§ Assigned task
In how many lines of the entries below does "industries" appear? Give only the number.

^^^^

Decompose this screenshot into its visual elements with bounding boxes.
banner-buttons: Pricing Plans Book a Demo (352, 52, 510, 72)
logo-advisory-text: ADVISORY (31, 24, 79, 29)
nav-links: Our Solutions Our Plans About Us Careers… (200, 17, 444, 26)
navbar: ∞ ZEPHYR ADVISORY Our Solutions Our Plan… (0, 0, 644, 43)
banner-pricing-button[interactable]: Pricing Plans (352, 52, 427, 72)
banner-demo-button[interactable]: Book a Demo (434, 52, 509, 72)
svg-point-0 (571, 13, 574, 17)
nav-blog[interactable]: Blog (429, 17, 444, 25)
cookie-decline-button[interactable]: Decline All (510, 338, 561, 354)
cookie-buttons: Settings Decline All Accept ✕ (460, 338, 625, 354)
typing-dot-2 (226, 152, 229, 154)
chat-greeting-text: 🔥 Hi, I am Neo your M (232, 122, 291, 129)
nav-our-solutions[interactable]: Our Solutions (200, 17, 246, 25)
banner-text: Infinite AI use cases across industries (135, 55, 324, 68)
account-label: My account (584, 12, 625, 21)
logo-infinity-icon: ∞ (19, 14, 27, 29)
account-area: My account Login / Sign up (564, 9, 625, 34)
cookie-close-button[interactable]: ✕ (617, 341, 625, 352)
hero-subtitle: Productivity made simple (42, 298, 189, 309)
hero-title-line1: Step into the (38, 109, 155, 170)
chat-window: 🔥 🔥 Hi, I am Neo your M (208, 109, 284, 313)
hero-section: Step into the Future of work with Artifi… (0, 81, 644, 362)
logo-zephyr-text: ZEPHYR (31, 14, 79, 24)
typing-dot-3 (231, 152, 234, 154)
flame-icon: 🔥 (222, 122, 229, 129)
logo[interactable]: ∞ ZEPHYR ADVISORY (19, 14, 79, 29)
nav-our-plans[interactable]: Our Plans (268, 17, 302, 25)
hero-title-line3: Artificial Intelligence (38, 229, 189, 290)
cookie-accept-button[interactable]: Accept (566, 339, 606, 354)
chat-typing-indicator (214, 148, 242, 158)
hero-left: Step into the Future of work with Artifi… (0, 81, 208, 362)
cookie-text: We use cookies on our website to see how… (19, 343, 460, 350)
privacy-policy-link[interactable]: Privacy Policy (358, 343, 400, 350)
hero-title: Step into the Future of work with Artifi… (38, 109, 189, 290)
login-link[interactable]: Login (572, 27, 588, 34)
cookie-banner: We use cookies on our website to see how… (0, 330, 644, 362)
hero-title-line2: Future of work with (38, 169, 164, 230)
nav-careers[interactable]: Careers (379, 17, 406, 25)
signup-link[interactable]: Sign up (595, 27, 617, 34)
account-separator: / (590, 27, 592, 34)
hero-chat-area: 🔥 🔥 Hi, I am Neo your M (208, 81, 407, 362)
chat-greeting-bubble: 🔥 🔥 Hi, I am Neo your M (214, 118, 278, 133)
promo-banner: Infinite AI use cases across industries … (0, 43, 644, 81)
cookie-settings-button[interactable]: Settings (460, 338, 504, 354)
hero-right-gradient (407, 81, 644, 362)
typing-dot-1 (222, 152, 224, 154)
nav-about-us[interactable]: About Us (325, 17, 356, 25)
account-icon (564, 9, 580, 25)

^^^^

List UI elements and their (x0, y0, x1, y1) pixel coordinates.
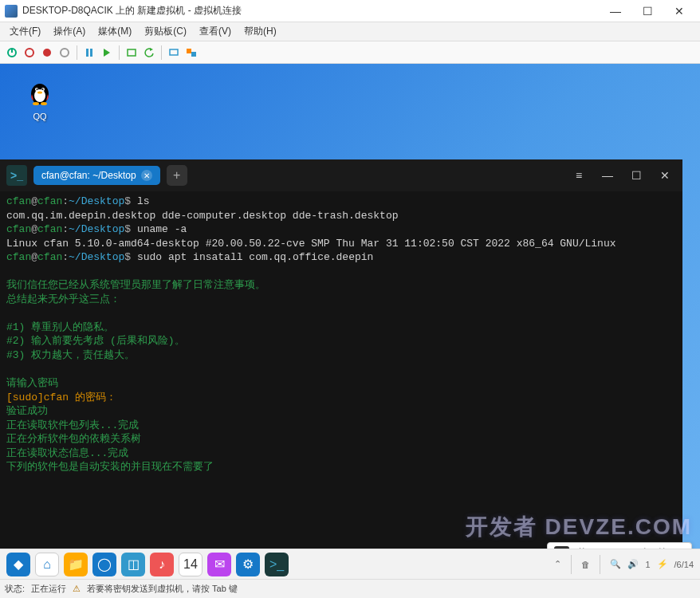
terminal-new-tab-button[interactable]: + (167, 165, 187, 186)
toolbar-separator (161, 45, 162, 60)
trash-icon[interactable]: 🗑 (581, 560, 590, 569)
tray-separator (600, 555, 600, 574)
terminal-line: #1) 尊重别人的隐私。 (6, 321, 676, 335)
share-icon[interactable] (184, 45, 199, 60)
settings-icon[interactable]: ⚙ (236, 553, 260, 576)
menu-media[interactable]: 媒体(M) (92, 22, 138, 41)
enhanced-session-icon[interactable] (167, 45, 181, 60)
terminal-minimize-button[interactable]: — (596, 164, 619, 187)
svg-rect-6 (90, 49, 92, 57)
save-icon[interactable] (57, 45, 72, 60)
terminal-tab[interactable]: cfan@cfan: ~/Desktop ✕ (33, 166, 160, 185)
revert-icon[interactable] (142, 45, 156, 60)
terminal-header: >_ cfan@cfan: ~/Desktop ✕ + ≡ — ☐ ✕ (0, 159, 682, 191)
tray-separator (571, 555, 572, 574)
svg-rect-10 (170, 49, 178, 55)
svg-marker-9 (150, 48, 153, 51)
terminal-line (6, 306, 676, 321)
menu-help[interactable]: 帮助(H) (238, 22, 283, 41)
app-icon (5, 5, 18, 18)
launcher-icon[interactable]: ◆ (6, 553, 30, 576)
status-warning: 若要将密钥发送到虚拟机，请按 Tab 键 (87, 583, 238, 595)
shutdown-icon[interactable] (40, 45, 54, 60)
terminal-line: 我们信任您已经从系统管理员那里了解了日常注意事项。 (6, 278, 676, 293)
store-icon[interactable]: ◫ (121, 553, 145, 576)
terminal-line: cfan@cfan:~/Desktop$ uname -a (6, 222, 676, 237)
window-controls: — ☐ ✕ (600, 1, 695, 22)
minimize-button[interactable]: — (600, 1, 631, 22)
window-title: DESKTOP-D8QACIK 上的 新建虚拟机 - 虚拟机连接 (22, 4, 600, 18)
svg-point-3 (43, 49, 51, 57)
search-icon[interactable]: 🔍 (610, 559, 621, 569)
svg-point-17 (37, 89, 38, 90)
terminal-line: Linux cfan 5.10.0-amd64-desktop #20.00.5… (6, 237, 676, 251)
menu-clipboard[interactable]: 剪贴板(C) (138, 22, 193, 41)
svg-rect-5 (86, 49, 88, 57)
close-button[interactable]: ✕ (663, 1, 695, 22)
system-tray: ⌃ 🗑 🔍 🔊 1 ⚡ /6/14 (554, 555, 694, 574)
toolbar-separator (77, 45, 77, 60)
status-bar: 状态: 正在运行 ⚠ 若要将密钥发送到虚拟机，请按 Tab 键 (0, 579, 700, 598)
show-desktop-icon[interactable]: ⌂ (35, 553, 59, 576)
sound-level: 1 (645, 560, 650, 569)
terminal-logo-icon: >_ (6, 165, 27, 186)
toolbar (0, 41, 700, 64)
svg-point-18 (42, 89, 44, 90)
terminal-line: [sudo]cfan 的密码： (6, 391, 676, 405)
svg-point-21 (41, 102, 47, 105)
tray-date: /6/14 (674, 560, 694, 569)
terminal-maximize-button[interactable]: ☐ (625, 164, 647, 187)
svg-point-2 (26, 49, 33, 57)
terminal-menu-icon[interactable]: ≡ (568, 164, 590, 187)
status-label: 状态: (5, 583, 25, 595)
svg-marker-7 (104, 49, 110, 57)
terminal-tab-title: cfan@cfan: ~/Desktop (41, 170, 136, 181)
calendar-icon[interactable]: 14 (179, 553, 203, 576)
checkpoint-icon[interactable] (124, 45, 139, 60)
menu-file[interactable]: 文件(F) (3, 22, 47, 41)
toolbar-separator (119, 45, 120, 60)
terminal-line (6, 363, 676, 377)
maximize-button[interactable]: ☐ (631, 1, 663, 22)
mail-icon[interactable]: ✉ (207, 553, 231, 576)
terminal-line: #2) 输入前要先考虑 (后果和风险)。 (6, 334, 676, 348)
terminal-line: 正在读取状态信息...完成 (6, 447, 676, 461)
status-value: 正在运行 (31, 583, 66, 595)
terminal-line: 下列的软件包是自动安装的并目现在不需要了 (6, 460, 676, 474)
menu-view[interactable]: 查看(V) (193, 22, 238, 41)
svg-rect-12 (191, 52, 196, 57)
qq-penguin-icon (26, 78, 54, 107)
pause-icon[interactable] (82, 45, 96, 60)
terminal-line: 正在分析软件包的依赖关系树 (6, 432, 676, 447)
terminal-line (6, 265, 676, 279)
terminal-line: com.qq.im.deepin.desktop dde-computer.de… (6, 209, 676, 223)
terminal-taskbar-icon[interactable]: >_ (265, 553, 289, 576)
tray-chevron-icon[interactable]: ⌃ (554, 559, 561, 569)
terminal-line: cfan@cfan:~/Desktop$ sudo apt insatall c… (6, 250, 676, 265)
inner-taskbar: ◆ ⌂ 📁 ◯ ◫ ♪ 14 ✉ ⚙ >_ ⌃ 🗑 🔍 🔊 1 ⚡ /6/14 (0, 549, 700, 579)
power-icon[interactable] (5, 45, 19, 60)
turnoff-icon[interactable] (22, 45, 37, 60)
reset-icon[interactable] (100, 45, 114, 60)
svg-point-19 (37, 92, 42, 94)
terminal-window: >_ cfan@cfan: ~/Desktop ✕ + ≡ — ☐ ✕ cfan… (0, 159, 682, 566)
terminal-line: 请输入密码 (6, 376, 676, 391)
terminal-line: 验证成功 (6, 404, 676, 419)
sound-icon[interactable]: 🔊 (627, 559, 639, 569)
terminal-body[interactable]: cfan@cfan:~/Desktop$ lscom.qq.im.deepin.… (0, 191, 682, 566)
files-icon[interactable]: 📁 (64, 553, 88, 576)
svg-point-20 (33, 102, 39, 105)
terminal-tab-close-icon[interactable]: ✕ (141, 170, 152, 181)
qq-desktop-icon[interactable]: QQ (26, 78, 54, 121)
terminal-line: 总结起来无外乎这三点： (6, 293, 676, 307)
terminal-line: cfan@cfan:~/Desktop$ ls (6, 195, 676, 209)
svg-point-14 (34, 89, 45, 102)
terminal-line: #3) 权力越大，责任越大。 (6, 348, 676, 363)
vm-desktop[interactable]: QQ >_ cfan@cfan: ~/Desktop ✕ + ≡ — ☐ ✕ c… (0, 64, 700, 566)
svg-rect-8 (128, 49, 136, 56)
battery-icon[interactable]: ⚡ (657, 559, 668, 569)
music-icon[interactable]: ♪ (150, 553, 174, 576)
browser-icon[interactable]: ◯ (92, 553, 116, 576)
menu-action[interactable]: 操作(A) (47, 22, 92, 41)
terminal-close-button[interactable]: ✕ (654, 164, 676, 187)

^^^^

§ Expected answer
2